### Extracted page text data
=====
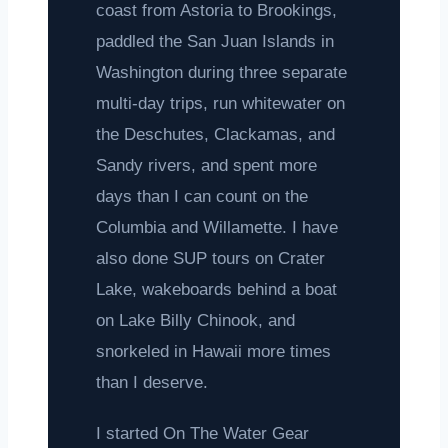
coast from Astoria to Brookings,
paddled the San Juan Islands in
Washington during three separate
multi-day trips, run whitewater on
the Deschutes, Clackamas, and
Sandy rivers, and spent more
days than I can count on the
Columbia and Willamette. I have
also done SUP tours on Crater
Lake, wakeboards behind a boat
on Lake Billy Chinook, and
snorkeled in Hawaii more times
than I deserve.
I started On The Water Gear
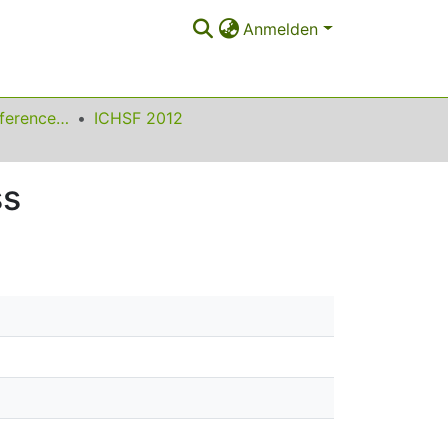
Anmelden
International Conference on High Speed Forming
ICHSF 2012
ss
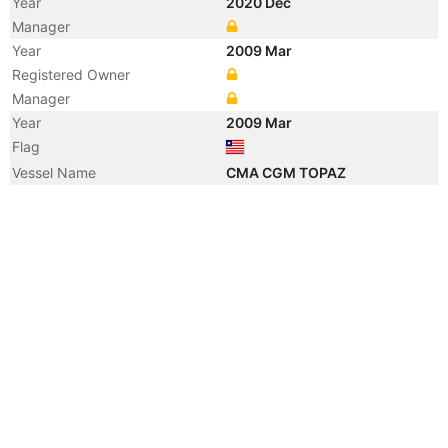
Year
2020 Dec
Manager
Year
2009 Mar
Registered Owner
Manager
Year
2009 Mar
Flag
Vessel Name
CMA CGM TOPAZ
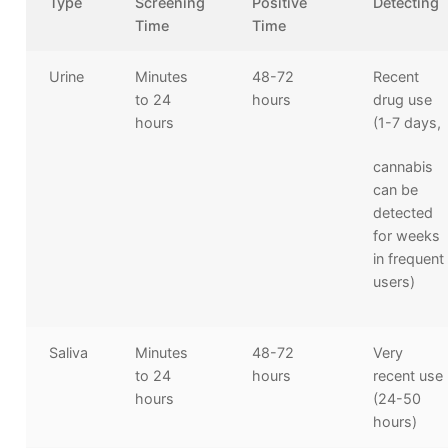
Type
Screening
Positive
Detecting
Time
Time
Urine
Minutes
48-72
Recent
to 24
hours
drug use
hours
(1-7 days,
cannabis
can be
detected
for weeks
in frequent
users)
Saliva
Minutes
48-72
Very
to 24
hours
recent use
hours
(24-50
hours)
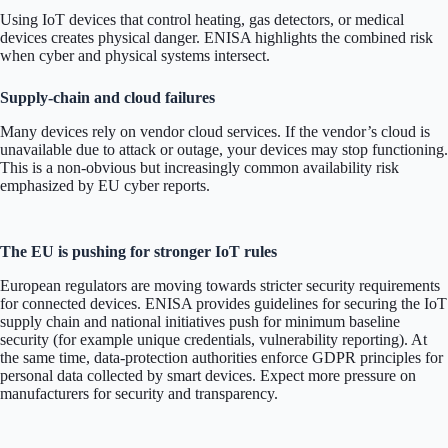
Using IoT devices that control heating, gas detectors, or medical
devices creates physical danger. ENISA highlights the combined risk
when cyber and physical systems intersect.
Supply-chain and cloud failures
Many devices rely on vendor cloud services. If the vendor’s cloud is
unavailable due to attack or outage, your devices may stop functioning.
This is a non-obvious but increasingly common availability risk
emphasized by EU cyber reports.
The EU is pushing for stronger IoT rules
European regulators are moving towards stricter security requirements
for connected devices. ENISA provides guidelines for securing the IoT
supply chain and national initiatives push for minimum baseline
security (for example unique credentials, vulnerability reporting). At
the same time, data-protection authorities enforce GDPR principles for
personal data collected by smart devices. Expect more pressure on
manufacturers for security and transparency.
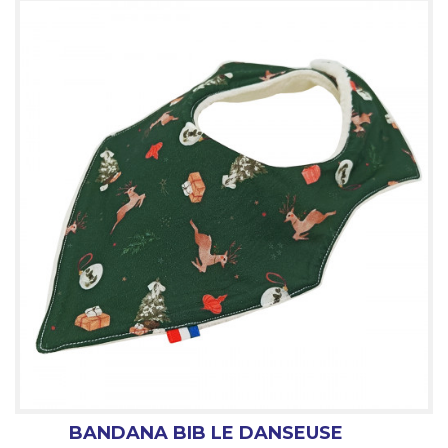
BANDANA BIB LE DANSEUSE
=====
### Work required
Your task is to retype the lines running from the one that contains "the same time, data-protection" through the end of the records, and nothing else. Pictures are not part of the copy.

### Expected answer
the same time, data-protection authorities enforce GDPR principles for
personal data collected by smart devices. Expect more pressure on
manufacturers for security and transparency.
BANDANA BIB LE DANSEUSE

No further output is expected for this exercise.